The Mayyas, a Lebanese women’s dance troupe whose name means “proud walk of a lioness,” delivered a performance so mesmerizing that judge Simon Cowell called it the “best dance act” the show has ever seen, winning them an almost instant golden buzzer.

Perhaps this victory comes as no surprise, considering that the Mayyas had previously won “Arab’s Got Talent” in 2019 and competed on “Britain’s Got Talent: The Champions.” But truly, it’s what motivates them to take to the stage that’s remarkable.

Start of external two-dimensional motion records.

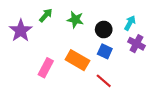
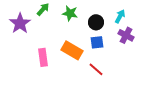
blue square: (105, 51) -> (97, 42), turned -32
pink rectangle: (46, 68) -> (43, 57), turned -36

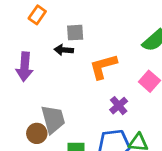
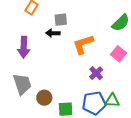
gray trapezoid: (53, 119) -> (22, 84), moved
brown circle: (37, 133) -> (44, 98), moved

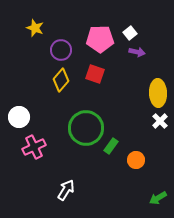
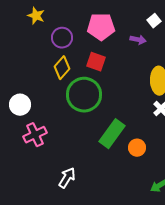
white square: (130, 33) -> (154, 21), moved
green circle: (86, 128) -> (84, 95), moved
green rectangle: (111, 146) -> (112, 134), size x1.8

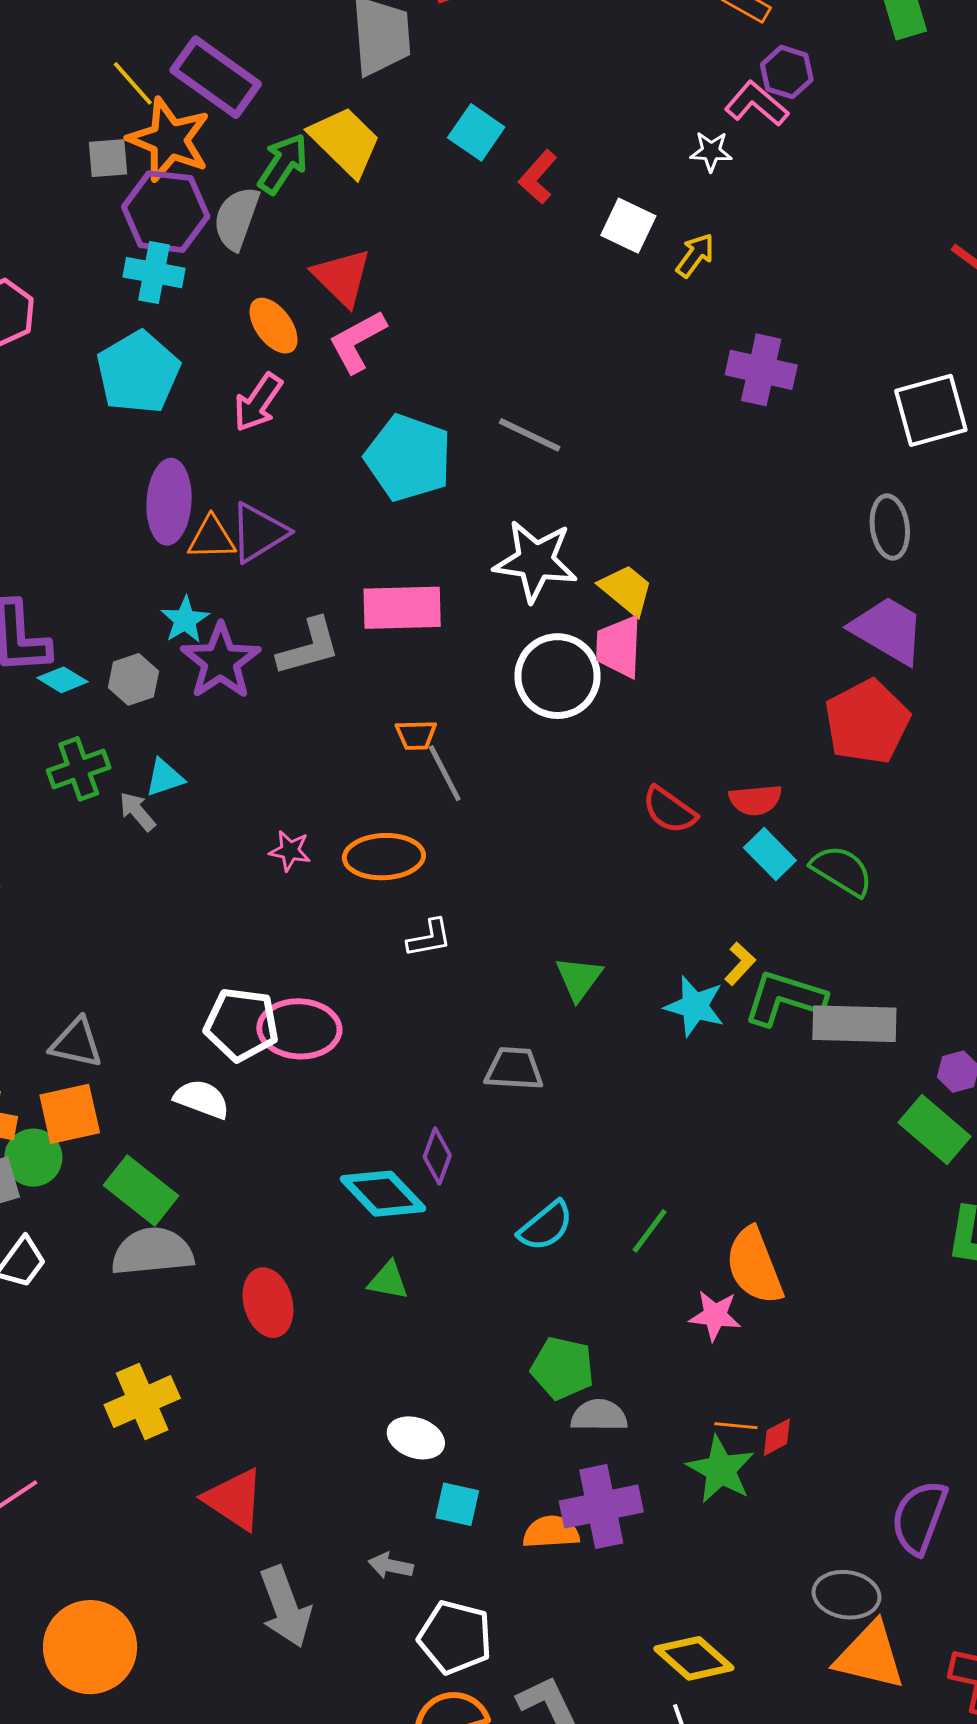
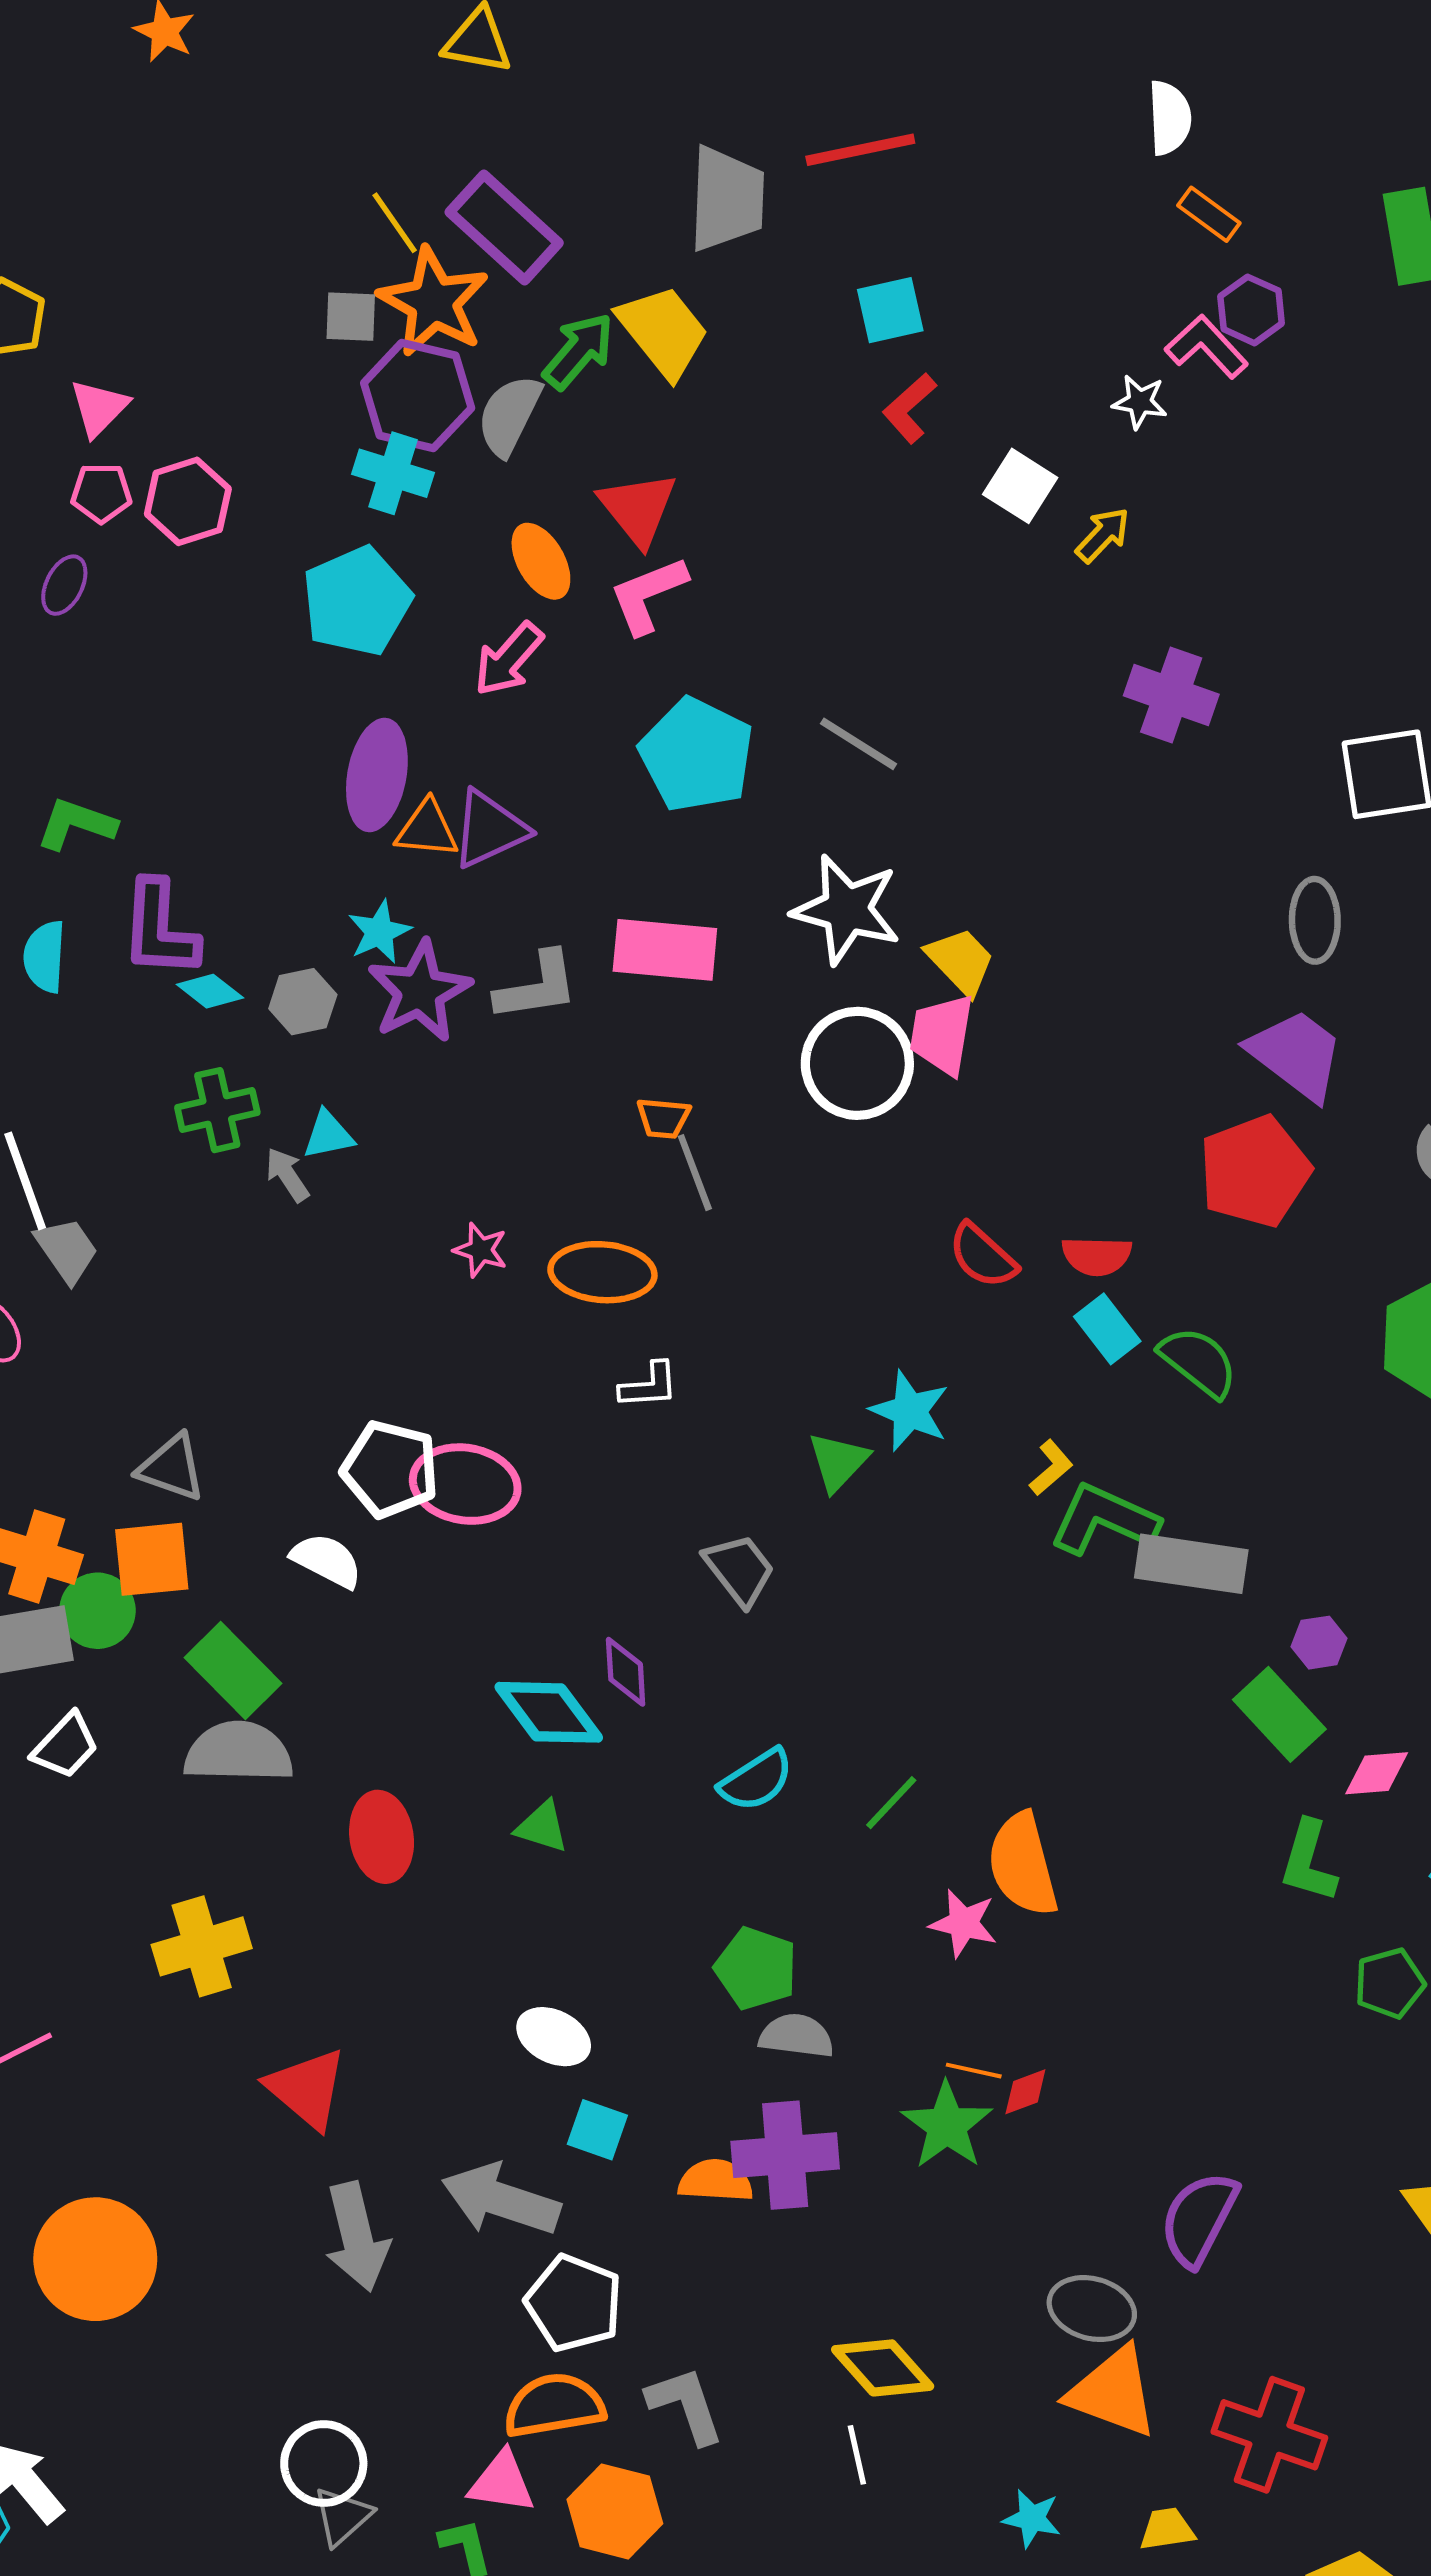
cyan square: (476, 132) -> (890, 310), moved, turned 36
cyan star: (695, 1006) -> (910, 1411), moved
gray trapezoid: (514, 1069) -> (739, 1570), turned 42
purple diamond: (437, 1156) -> (626, 1672), turned -30
gray arrow: (391, 1566) -> (501, 2200), size x2.0

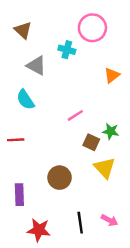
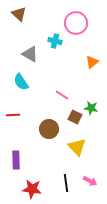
brown triangle: (23, 30) -> (19, 14), moved
pink line: (75, 115) -> (62, 95), turned 64
yellow triangle: (105, 168) -> (77, 147), moved
brown circle: (60, 178) -> (49, 129), moved

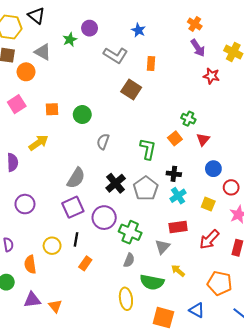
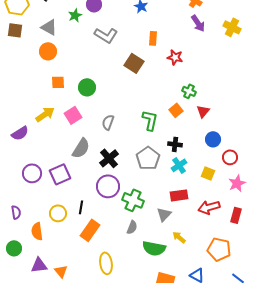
gray L-shape: (116, 55) -> (106, 35), moved
orange circle: (26, 72) -> (48, 51), moved
red star: (211, 76) -> (175, 57), moved
pink square: (17, 104) -> (73, 115), moved
gray semicircle: (103, 142) -> (108, 122), moved
purple semicircle: (12, 162) -> (20, 133), turned 60
black cross: (116, 183) -> (109, 158), moved
purple square: (73, 207) -> (60, 174), moved
red arrow: (209, 239) -> (209, 207), turned 30
orange rectangle: (85, 263) -> (90, 230), size x1.5
yellow ellipse: (126, 299) -> (106, 263), moved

“Lebanon is a very beautiful country, but we live a daily struggle," one of the dancers said to the judges just moments before their audition. Another explained, “being a dancer as a female Arab is not fully supported yet.”

Nadim Cherfan, the team’s choreographer, added that “Lebanon is not considered a place where you can build a career out of dancing, so it’s really hard, and harder for women.”

Still, Cherfan shared that it was a previous “AGT” star who inspired the Mayyas to defy the odds and audition anyway. Nightbirde, a breakout singer who also earned a golden buzzer before tragically passing away in February 2021 due to cancer, had told the audience, “You can't wait until life isn't hard anymore before you decide to be happy.” The dance team took the advice to heart.

For the Mayyas, coming onto the “AGT” stage became more than an audition opportunity. Getting emotional, one of the dancers declared that it was “our only chance to prove to the world what Arab women can do, the art we can create, the fights we fight.”